Control measures involve recirculation of water during periods of low water use; periodic sanitization of the resin and brine system; use of microbial control devices (e.g., UV light and chlorine); locating the unit upstream of the disinfectant removal step (if used only for softening); appropriate regeneration frequency; effluent chemical monitoring (e.g., hardness ions and possibly ammonium); and downstream filtration to remove resin fines. If a softener is used for ammonium removal from chloramine-containing source water, then the capacity, contact time, resin surface fouling, pH, and regeneration frequency are very important.
Deionization (DI) and continuous electrodeionization (CEDI) are effective methods of improving the chemical quality attributes of water by removing cations and anions. DI systems have charged resins that require periodic regeneration with an acid and base. Typically, cation resins are regenerated with either hydrochloric or sulfuric acid, which replace the captured positive ions with hydrogen ions. Anion resins are regenerated with sodium hydroxide or potassium hydroxide, which replace captured negative ions with hydroxide ions. Because free endotoxin is negatively charged, some removal of endotoxin is
achieved by the anion resin. The system can be designed so that the cation and anion resins are in separate or “twin” beds, or they can be blended together to form a “mixed” bed.

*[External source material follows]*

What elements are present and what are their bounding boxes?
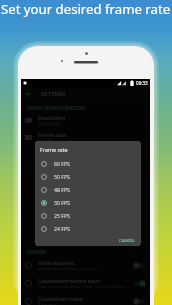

The CEDI system uses a combination of ion-exchange materials such as resins or grafted material, selectively permeable membranes, and an electric charge, providing continuous flow (of product and waste concentrate) and continuous regeneration. Water enters both the resin section and the waste (concentrate) section. The resin acts as a conductor, enabling the electrical potential to drive the captured cations and anions through the resin and appropriate membranes for concentration and removal in the waste water stream. As the water passes through the resin, it is deionized to become product water. The electrical potential also separates the water in the resin (product) section into hydrogen and hydroxide ions. This permits continuous regeneration of the resin without the need for regenerant additives. However, unlike conventional deionization, CEDI units must start with water that is already partially purified because they generally cannot achieve the conductivity attribute of Purified Water when starting with the heavier ion load of source water.
Concerns for all forms of DI units include microbial and endotoxin control; chemical additive impact on resins and membranes; and loss, degradation, and fouling of resin. Issues of concern specific to DI units include regeneration frequency and completeness; channeling caused by biofilm agglomeration of resin particles; organic leaching from new resins; complete resin separation for mixed bed regeneration; and bed fluidization air contamination (mixed beds).
Control measures may include continuous recirculation loops, effluent microbial control by UV light, conductivity monitoring, resin testing, microporous filtration of bed fluidization air, microbial monitoring, frequent regeneration to minimize and control microorganism growth, sizing the equipment for suitable water flow and contact time, and use of elevated temperatures.
Internal distributor and regeneration piping for DI bed units should be configured to ensure that regeneration chemicals contact all internal bed and piping surfaces and resins.
Rechargeable canisters can be the source of contamination and should be carefully monitored. Full knowledge of previous resin use, minimum storage time between regeneration and use, and appropriate sanitizing procedures are critical factors for ensuring proper performance.